- **GOAL OF THE EXERCISE**
Transcribe the entries below without alteration.

- **MATERIAL FOR THIS EXERCISE**
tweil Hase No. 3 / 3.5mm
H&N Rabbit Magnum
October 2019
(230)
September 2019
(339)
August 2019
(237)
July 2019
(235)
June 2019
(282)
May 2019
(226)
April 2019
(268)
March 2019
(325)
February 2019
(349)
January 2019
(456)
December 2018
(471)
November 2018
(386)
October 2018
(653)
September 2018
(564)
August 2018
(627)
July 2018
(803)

- **COMPLETED EXERCISE**
tweil Hase No. 3 / 3.5mm
H&N Rabbit Magnum
October 2019
(230)
September 2019
(339)
August 2019
(237)
July 2019
(235)
June 2019
(282)
May 2019
(226)
April 2019
(268)
March 2019
(325)
February 2019
(349)
January 2019
(456)
December 2018
(471)
November 2018
(386)
October 2018
(653)
September 2018
(564)
August 2018
(627)
July 2018
(803)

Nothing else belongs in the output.